What you need to pay attention to before using stop loss

1. Determine the maximum level of losses that you are willing to accept and that will not have a significant impact on your financial portfolio.

2. Pay attention to the volatility of the chosen currency pair. The more volatile it is, the more important it is to set a stop loss.

3. Analyze the peculiarities of your trading strategy and determine the type of stop loss that suits you best.


Advantages and disadvantages of using a stop loss

A stop loss is an effective tool that helps a trader during the process of trading. Its main advantages are:

  - you can minimize losses without limiting your profit potential;

  - automatic order execution frees you from the need to constantly monitor open positions;

  - limits the risk of emotional influence, which helps to improve overall trading performance.


Although a stop loss is a valuable tool in trading, it also has several disadvantages, including:

  - temporary unfavorable market movements can trigger a stop loss, resulting in higher losses than expected;

  - there is a risk of exiting a trade that could potentially bring more profit;

  - market imperfections can lead to stop loss failure in certain situations and cause greater losses.

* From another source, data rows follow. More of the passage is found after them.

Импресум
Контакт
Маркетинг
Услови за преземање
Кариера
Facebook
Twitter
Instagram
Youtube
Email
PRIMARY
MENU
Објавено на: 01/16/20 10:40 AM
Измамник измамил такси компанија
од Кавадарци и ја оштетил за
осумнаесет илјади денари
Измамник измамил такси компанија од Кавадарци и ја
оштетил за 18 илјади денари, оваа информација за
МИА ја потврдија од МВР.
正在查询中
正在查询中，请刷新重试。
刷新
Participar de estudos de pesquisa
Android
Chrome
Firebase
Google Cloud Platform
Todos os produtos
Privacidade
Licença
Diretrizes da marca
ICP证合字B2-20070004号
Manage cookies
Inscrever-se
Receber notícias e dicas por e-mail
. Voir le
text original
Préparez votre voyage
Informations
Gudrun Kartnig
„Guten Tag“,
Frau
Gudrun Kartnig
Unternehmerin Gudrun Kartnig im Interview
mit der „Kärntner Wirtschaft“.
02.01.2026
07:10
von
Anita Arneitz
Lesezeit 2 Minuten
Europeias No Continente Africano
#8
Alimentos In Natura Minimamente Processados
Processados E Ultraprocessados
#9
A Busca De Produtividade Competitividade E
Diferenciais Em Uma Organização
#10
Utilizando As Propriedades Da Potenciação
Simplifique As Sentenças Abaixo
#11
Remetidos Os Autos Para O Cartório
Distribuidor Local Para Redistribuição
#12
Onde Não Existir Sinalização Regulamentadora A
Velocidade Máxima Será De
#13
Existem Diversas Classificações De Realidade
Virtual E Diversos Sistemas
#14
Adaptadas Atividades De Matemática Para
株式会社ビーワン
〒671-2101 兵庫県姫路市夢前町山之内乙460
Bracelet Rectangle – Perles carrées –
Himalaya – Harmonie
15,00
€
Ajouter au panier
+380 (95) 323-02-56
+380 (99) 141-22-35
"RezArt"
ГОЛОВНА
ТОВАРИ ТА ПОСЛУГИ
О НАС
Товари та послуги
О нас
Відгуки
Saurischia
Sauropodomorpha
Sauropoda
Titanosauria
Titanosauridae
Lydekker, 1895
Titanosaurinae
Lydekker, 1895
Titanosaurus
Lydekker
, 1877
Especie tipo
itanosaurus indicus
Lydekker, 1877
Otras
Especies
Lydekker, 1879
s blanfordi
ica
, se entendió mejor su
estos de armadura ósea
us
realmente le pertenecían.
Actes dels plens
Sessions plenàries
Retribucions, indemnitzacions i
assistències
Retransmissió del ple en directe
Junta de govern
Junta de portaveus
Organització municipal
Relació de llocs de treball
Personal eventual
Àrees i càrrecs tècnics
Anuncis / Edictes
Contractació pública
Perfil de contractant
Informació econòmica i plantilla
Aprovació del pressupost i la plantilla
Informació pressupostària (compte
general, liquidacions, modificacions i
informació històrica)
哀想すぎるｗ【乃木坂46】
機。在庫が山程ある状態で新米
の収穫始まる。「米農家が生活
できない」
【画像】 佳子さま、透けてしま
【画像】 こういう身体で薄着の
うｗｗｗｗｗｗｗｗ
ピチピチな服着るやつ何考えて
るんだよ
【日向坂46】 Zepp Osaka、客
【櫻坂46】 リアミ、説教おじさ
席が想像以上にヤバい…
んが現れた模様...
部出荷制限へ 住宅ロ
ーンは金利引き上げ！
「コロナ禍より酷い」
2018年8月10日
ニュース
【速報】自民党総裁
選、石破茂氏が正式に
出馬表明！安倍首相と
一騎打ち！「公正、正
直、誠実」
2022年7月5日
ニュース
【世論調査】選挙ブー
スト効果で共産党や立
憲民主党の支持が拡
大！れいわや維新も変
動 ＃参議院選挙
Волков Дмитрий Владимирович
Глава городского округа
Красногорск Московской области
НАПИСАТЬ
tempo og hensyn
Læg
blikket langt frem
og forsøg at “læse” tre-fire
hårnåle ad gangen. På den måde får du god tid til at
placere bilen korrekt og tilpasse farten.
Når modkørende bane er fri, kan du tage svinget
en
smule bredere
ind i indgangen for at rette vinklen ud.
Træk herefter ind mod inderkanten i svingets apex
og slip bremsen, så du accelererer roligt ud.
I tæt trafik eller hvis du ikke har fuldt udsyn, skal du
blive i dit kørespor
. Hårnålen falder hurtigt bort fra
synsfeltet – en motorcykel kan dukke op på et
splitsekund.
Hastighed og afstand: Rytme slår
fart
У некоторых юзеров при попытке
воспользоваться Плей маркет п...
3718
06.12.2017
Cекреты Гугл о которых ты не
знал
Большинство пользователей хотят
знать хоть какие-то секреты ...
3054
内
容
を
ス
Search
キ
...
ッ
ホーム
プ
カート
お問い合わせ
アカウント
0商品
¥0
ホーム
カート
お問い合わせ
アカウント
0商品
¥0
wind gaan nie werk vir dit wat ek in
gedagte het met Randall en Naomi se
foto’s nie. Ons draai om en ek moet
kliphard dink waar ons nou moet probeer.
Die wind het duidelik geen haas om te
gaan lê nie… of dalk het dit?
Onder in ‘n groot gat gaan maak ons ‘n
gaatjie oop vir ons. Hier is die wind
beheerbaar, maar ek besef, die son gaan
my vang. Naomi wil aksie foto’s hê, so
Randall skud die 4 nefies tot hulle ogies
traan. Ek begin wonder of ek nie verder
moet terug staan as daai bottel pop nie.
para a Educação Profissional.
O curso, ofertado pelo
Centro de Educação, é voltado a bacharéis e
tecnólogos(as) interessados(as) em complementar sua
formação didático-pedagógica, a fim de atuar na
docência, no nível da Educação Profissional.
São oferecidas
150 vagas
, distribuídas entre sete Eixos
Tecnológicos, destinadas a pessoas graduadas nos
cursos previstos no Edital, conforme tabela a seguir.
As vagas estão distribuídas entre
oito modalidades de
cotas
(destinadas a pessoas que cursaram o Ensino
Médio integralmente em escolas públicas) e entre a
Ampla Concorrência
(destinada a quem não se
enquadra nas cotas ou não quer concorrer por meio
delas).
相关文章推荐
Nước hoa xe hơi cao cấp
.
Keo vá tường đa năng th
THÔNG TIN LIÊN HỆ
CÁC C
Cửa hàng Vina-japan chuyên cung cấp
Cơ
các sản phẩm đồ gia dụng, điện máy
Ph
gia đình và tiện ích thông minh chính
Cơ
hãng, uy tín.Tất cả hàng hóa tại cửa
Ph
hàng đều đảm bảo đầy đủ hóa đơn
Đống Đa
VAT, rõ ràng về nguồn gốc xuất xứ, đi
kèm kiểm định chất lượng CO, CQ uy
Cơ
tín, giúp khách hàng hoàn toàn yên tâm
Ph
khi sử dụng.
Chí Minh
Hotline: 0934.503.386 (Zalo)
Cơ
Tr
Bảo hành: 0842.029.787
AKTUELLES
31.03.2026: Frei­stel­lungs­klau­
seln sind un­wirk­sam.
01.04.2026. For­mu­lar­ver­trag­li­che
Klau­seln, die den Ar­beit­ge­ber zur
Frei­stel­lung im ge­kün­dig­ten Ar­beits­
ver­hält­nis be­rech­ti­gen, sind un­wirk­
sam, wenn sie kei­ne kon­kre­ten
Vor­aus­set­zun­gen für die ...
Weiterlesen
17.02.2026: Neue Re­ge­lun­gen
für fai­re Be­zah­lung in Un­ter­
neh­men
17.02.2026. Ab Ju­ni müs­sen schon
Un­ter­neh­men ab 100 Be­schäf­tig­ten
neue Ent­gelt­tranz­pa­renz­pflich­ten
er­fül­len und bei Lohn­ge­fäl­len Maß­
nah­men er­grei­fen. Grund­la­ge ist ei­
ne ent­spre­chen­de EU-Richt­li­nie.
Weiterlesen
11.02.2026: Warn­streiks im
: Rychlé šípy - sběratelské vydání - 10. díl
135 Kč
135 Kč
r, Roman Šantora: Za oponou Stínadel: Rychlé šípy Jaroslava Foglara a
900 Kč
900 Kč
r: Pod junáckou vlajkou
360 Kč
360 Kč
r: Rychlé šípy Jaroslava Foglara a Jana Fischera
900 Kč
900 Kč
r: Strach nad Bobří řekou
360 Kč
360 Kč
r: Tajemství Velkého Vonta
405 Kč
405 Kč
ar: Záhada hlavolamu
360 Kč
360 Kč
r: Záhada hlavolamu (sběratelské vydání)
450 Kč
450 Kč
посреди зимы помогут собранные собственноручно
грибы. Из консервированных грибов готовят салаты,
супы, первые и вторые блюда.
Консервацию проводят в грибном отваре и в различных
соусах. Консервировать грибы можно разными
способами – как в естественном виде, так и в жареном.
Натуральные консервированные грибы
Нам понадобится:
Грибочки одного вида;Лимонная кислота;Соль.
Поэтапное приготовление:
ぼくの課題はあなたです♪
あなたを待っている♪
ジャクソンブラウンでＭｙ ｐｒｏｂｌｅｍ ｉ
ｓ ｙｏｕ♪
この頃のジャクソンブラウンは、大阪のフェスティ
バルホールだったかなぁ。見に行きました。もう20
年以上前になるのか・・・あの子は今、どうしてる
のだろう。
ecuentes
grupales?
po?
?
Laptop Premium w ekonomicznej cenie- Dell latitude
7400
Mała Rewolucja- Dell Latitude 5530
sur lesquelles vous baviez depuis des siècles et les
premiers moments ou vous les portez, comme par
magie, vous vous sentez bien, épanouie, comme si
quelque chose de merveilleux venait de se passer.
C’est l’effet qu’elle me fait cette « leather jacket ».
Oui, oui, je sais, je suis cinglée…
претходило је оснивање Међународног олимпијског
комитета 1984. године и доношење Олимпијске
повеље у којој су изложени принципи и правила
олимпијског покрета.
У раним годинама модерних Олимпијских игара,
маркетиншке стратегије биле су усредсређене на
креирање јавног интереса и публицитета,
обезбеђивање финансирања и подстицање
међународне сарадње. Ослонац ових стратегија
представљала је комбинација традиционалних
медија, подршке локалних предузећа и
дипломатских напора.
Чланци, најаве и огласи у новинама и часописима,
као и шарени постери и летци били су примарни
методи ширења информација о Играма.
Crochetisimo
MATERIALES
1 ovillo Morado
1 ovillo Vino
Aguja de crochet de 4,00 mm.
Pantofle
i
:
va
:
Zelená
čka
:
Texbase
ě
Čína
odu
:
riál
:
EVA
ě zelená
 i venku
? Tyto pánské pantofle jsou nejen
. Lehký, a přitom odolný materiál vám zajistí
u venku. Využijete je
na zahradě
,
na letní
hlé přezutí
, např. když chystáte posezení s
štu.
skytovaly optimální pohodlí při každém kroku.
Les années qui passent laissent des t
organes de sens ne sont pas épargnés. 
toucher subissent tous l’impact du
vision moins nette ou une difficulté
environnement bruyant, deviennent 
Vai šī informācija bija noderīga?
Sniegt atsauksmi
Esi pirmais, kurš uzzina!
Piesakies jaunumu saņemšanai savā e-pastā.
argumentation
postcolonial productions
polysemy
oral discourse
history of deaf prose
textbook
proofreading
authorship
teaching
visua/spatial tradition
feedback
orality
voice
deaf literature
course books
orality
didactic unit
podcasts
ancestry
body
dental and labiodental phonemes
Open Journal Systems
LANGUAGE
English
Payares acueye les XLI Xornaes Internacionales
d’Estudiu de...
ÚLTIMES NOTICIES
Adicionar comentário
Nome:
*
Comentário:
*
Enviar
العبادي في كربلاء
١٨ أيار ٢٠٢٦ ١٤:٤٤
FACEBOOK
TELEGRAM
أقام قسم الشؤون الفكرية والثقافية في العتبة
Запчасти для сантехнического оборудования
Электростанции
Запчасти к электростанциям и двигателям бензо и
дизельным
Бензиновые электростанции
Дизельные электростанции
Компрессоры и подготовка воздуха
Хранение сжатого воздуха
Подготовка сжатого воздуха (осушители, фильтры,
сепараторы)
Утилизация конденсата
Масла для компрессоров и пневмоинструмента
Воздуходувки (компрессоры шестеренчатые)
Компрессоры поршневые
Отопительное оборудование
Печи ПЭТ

To set a stop loss, follow these steps:

1. Open a trading account or use a demo account.

2. Perform technical or fundamental market analysis to determine entry points.

3. Choose a stop price level and set a stop order.

4. Determine the position size and place the order.


Conclusion

 A stop loss order can offer many benefits if used effectively. You can try this tool in your trading strategy and prevent excessive losses of your capital. Trading is always a risk, and to minimize it, start using a stop loss.